» Task: Please transcribe the data exactly as shown, skipping the images.

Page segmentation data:
..............................

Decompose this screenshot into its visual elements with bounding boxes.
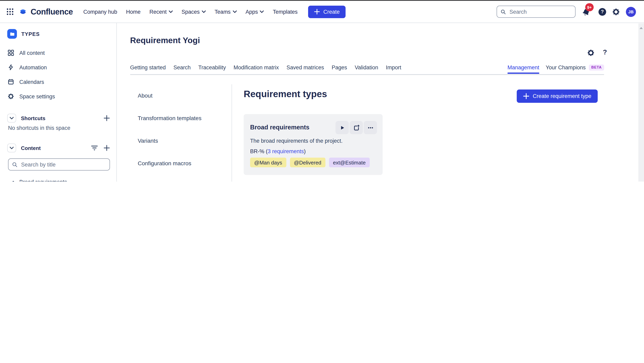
shortcuts-title: Shortcuts: [21, 115, 45, 121]
sidebar-item-space-settings[interactable]: Space settings: [0, 89, 116, 104]
plus-icon: [314, 9, 320, 15]
submenu-item-variants[interactable]: Variants: [133, 129, 232, 152]
tab-validation[interactable]: Validation: [355, 65, 378, 71]
calendar-icon: [8, 79, 14, 85]
card-actions: [336, 121, 377, 134]
tab-modification-matrix[interactable]: Modification matrix: [234, 65, 279, 71]
tab-pages[interactable]: Pages: [332, 65, 347, 71]
label-pill[interactable]: ext@Estimate: [329, 158, 370, 167]
card-title: Broad requirements: [250, 124, 310, 131]
confluence-wordmark: Confluence: [30, 7, 73, 16]
requirements-count-link[interactable]: 3 requirements: [268, 148, 304, 154]
ry-help-icon[interactable]: ?: [603, 48, 607, 56]
shortcuts-empty-text: No shortcuts in this space: [8, 125, 70, 131]
search-by-title-input[interactable]: [20, 161, 106, 168]
card-labels: @Man days @Delivered ext@Estimate: [250, 158, 370, 167]
search-icon: [12, 161, 18, 168]
run-button[interactable]: [336, 121, 349, 134]
card-key-line: BR-% (3 requirements): [250, 148, 306, 154]
space-header[interactable]: TYPES: [7, 29, 40, 39]
lightning-icon: [8, 64, 14, 71]
search-icon: [500, 9, 506, 15]
shortcuts-section-header: Shortcuts: [7, 113, 110, 123]
add-shortcut-icon[interactable]: [104, 115, 110, 121]
scrollbar-up-arrow-icon[interactable]: [640, 27, 643, 29]
content-collapse-button[interactable]: [7, 144, 16, 152]
submenu-item-key-suggestions[interactable]: Key suggestions: [133, 175, 232, 182]
nav-item-home[interactable]: Home: [126, 9, 140, 15]
topnav-right-cluster: 9+ ? JB: [496, 5, 636, 18]
beta-badge: BETA: [589, 65, 604, 71]
submenu-item-about[interactable]: About: [133, 84, 232, 107]
label-pill[interactable]: @Delivered: [290, 158, 325, 167]
vertical-scrollbar[interactable]: [638, 23, 644, 182]
tab-saved-matrices[interactable]: Saved matrices: [286, 65, 324, 71]
tab-getting-started[interactable]: Getting started: [130, 65, 166, 71]
sidebar-search[interactable]: [8, 158, 110, 171]
tab-your-champions[interactable]: Your Champions BETA: [546, 65, 604, 71]
user-avatar[interactable]: JB: [626, 7, 636, 17]
confluence-window: Confluence Company hub Home Recent Space…: [0, 0, 644, 182]
bullet-dot: [12, 181, 14, 182]
chevron-down-icon: [232, 11, 236, 13]
nav-item-spaces[interactable]: Spaces: [182, 9, 206, 15]
tab-divider: [130, 74, 604, 75]
chevron-down-icon: [169, 11, 173, 13]
confluence-logo[interactable]: Confluence: [19, 7, 73, 16]
nav-item-teams[interactable]: Teams: [215, 9, 237, 15]
nav-item-recent[interactable]: Recent: [150, 9, 173, 15]
submenu-item-configuration-macros[interactable]: Configuration macros: [133, 152, 232, 175]
chevron-down-icon: [10, 147, 14, 149]
app-switcher-icon[interactable]: [6, 8, 14, 15]
tab-import[interactable]: Import: [386, 65, 401, 71]
label-pill[interactable]: @Man days: [250, 158, 286, 167]
search-input[interactable]: [509, 8, 572, 15]
space-name: TYPES: [21, 31, 40, 37]
play-icon: [339, 125, 345, 130]
chevron-down-icon: [202, 11, 206, 13]
sidebar-item-automation[interactable]: Automation: [0, 60, 116, 75]
nav-item-apps[interactable]: Apps: [246, 9, 264, 15]
more-actions-button[interactable]: [364, 121, 377, 134]
chevron-down-icon: [260, 11, 264, 13]
nav-item-templates[interactable]: Templates: [273, 9, 298, 15]
sidebar-item-calendars[interactable]: Calendars: [0, 75, 116, 89]
shortcuts-collapse-button[interactable]: [7, 114, 16, 123]
plus-icon: [523, 93, 529, 99]
chevron-down-icon: [10, 117, 14, 119]
filter-icon[interactable]: [91, 145, 98, 151]
create-requirement-type-button[interactable]: Create requirement type: [517, 90, 598, 103]
panel-heading: Requirement types: [244, 89, 327, 100]
settings-gear-icon[interactable]: [612, 8, 620, 16]
confluence-logo-icon: [19, 8, 27, 16]
notifications-button[interactable]: 9+: [582, 5, 592, 18]
copy-add-button[interactable]: [350, 121, 363, 134]
space-folder-icon: [7, 29, 17, 39]
nav-item-company-hub[interactable]: Company hub: [83, 9, 117, 15]
requirement-type-card: Broad requirements The broad requirement…: [244, 114, 382, 175]
global-search[interactable]: [496, 6, 576, 18]
tab-search[interactable]: Search: [174, 65, 191, 71]
ry-settings-gear-icon[interactable]: [587, 49, 594, 57]
space-sidebar: TYPES All content Automation Calendars S…: [0, 23, 117, 182]
gear-icon: [8, 93, 14, 100]
ellipsis-icon: [367, 124, 374, 131]
page-title: Requirement Yogi: [130, 36, 200, 45]
copy-plus-icon: [353, 124, 360, 131]
page-item-broad-requirements[interactable]: Broad requirements: [0, 175, 116, 182]
grid-icon: [8, 50, 14, 56]
top-navigation-bar: Confluence Company hub Home Recent Space…: [0, 1, 644, 23]
primary-nav-menu: Company hub Home Recent Spaces Teams App…: [83, 9, 298, 15]
tab-traceability[interactable]: Traceability: [198, 65, 226, 71]
ry-tab-bar: Getting started Search Traceability Modi…: [130, 65, 604, 74]
notification-count-badge: 9+: [585, 3, 594, 11]
tab-management[interactable]: Management: [508, 65, 539, 71]
add-content-icon[interactable]: [104, 145, 110, 151]
create-button[interactable]: Create: [308, 6, 346, 18]
card-description: The broad requirements of the project.: [250, 138, 342, 144]
help-icon[interactable]: ?: [598, 8, 606, 16]
content-section-header: Content: [7, 143, 110, 153]
submenu-item-transformation-templates[interactable]: Transformation templates: [133, 107, 232, 129]
management-submenu: About Transformation templates Variants …: [133, 84, 232, 182]
sidebar-item-all-content[interactable]: All content: [0, 46, 116, 60]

..............................

» Written solution:
Decompose this screenshot into its visual elements with bounding boxes.
shortcuts-title: Shortcuts: [21, 115, 45, 121]
sidebar-item-space-settings[interactable]: Space settings: [0, 89, 116, 104]
plus-icon: [314, 9, 320, 15]
submenu-item-variants[interactable]: Variants: [133, 129, 232, 152]
tab-validation[interactable]: Validation: [355, 65, 378, 71]
calendar-icon: [8, 79, 14, 85]
card-actions: [336, 121, 377, 134]
tab-modification-matrix[interactable]: Modification matrix: [234, 65, 279, 71]
tab-pages[interactable]: Pages: [332, 65, 347, 71]
label-pill[interactable]: ext@Estimate: [329, 158, 370, 167]
card-title: Broad requirements: [250, 124, 310, 131]
confluence-wordmark: Confluence: [30, 7, 73, 16]
requirements-count-link[interactable]: 3 requirements: [268, 148, 304, 154]
ry-help-icon[interactable]: ?: [603, 48, 607, 56]
shortcuts-empty-text: No shortcuts in this space: [8, 125, 70, 131]
search-by-title-input[interactable]: [20, 161, 106, 168]
card-labels: @Man days @Delivered ext@Estimate: [250, 158, 370, 167]
search-icon: [12, 161, 18, 168]
run-button[interactable]: [336, 121, 349, 134]
card-key-line: BR-% (3 requirements): [250, 148, 306, 154]
space-header[interactable]: TYPES: [7, 29, 40, 39]
lightning-icon: [8, 64, 14, 71]
search-icon: [500, 9, 506, 15]
shortcuts-section-header: Shortcuts: [7, 113, 110, 123]
add-shortcut-icon[interactable]: [104, 115, 110, 121]
scrollbar-up-arrow-icon[interactable]: [640, 27, 643, 29]
content-collapse-button[interactable]: [7, 144, 16, 152]
submenu-item-key-suggestions[interactable]: Key suggestions: [133, 175, 232, 182]
nav-item-home[interactable]: Home: [126, 9, 140, 15]
topnav-right-cluster: 9+ ? JB: [496, 5, 636, 18]
beta-badge: BETA: [589, 65, 604, 71]
submenu-item-about[interactable]: About: [133, 84, 232, 107]
label-pill[interactable]: @Delivered: [290, 158, 325, 167]
vertical-scrollbar[interactable]: [638, 23, 644, 182]
tab-saved-matrices[interactable]: Saved matrices: [286, 65, 324, 71]
tab-getting-started[interactable]: Getting started: [130, 65, 166, 71]
sidebar-search[interactable]: [8, 158, 110, 171]
tab-your-champions[interactable]: Your Champions BETA: [546, 65, 604, 71]
user-avatar[interactable]: JB: [626, 7, 636, 17]
confluence-window: Confluence Company hub Home Recent Space…: [0, 0, 644, 182]
bullet-dot: [12, 181, 14, 182]
chevron-down-icon: [232, 11, 236, 13]
nav-item-spaces[interactable]: Spaces: [182, 9, 206, 15]
tab-divider: [130, 74, 604, 75]
chevron-down-icon: [169, 11, 173, 13]
confluence-logo[interactable]: Confluence: [19, 7, 73, 16]
nav-item-teams[interactable]: Teams: [215, 9, 237, 15]
nav-item-recent[interactable]: Recent: [150, 9, 173, 15]
submenu-item-configuration-macros[interactable]: Configuration macros: [133, 152, 232, 175]
chevron-down-icon: [10, 147, 14, 149]
app-switcher-icon[interactable]: [6, 8, 14, 15]
tab-import[interactable]: Import: [386, 65, 401, 71]
label-pill[interactable]: @Man days: [250, 158, 286, 167]
search-input[interactable]: [509, 8, 572, 15]
space-name: TYPES: [21, 31, 40, 37]
play-icon: [339, 125, 345, 130]
chevron-down-icon: [202, 11, 206, 13]
sidebar-item-automation[interactable]: Automation: [0, 60, 116, 75]
nav-item-apps[interactable]: Apps: [246, 9, 264, 15]
more-actions-button[interactable]: [364, 121, 377, 134]
chevron-down-icon: [260, 11, 264, 13]
nav-item-templates[interactable]: Templates: [273, 9, 298, 15]
sidebar-item-calendars[interactable]: Calendars: [0, 75, 116, 89]
shortcuts-collapse-button[interactable]: [7, 114, 16, 123]
plus-icon: [523, 93, 529, 99]
chevron-down-icon: [10, 117, 14, 119]
filter-icon[interactable]: [91, 145, 98, 151]
create-requirement-type-button[interactable]: Create requirement type: [517, 90, 598, 103]
panel-heading: Requirement types: [244, 89, 327, 100]
settings-gear-icon[interactable]: [612, 8, 620, 16]
confluence-logo-icon: [19, 8, 27, 16]
notifications-button[interactable]: 9+: [582, 5, 592, 18]
copy-add-button[interactable]: [350, 121, 363, 134]
space-folder-icon: [7, 29, 17, 39]
nav-item-company-hub[interactable]: Company hub: [83, 9, 117, 15]
requirement-type-card: Broad requirements The broad requirement…: [244, 114, 382, 175]
global-search[interactable]: [496, 6, 576, 18]
tab-search[interactable]: Search: [174, 65, 191, 71]
ry-settings-gear-icon[interactable]: [587, 49, 594, 57]
space-sidebar: TYPES All content Automation Calendars S…: [0, 23, 117, 182]
gear-icon: [8, 93, 14, 100]
ellipsis-icon: [367, 124, 374, 131]
page-title: Requirement Yogi: [130, 36, 200, 45]
copy-plus-icon: [353, 124, 360, 131]
page-item-broad-requirements[interactable]: Broad requirements: [0, 175, 116, 182]
grid-icon: [8, 50, 14, 56]
top-navigation-bar: Confluence Company hub Home Recent Space…: [0, 1, 644, 23]
primary-nav-menu: Company hub Home Recent Spaces Teams App…: [83, 9, 298, 15]
tab-traceability[interactable]: Traceability: [198, 65, 226, 71]
ry-tab-bar: Getting started Search Traceability Modi…: [130, 65, 604, 74]
notification-count-badge: 9+: [585, 3, 594, 11]
tab-management[interactable]: Management: [508, 65, 539, 71]
add-content-icon[interactable]: [104, 145, 110, 151]
create-button[interactable]: Create: [308, 6, 346, 18]
card-description: The broad requirements of the project.: [250, 138, 342, 144]
help-icon[interactable]: ?: [598, 8, 606, 16]
content-section-header: Content: [7, 143, 110, 153]
submenu-item-transformation-templates[interactable]: Transformation templates: [133, 107, 232, 129]
management-submenu: About Transformation templates Variants …: [133, 84, 232, 182]
sidebar-item-all-content[interactable]: All content: [0, 46, 116, 60]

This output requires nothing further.